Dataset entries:
********************

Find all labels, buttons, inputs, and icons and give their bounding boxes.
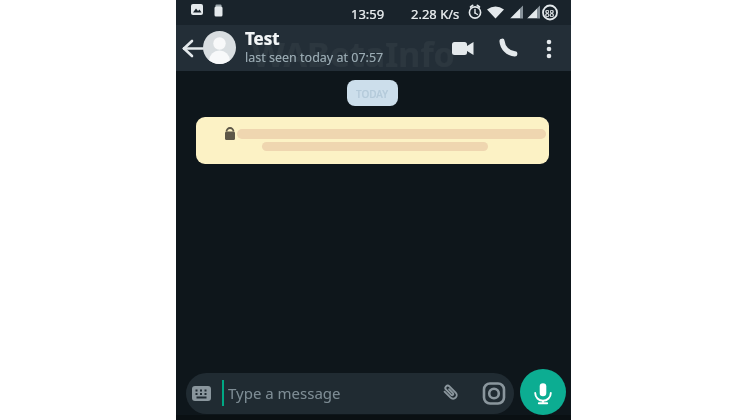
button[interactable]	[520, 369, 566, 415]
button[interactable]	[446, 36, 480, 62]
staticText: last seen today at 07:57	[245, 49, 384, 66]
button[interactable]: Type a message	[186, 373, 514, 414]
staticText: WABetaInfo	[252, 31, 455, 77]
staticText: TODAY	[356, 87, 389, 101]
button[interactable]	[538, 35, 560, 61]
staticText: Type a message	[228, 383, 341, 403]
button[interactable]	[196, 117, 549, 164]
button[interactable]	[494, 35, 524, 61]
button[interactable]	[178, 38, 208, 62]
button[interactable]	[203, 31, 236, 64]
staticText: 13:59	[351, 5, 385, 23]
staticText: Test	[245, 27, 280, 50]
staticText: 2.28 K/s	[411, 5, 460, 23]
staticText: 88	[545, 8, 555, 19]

********************

**What is needed**
Whenever the word "staticText" shows up in a line of the entries, list that line.

**Task response**
staticText: last seen today at 07:57	[245, 49, 384, 66]
staticText: WABetaInfo	[252, 31, 455, 77]
staticText: TODAY	[356, 87, 389, 101]
staticText: Type a message	[228, 383, 341, 403]
staticText: 13:59	[351, 5, 385, 23]
staticText: Test	[245, 27, 280, 50]
staticText: 2.28 K/s	[411, 5, 460, 23]
staticText: 88	[545, 8, 555, 19]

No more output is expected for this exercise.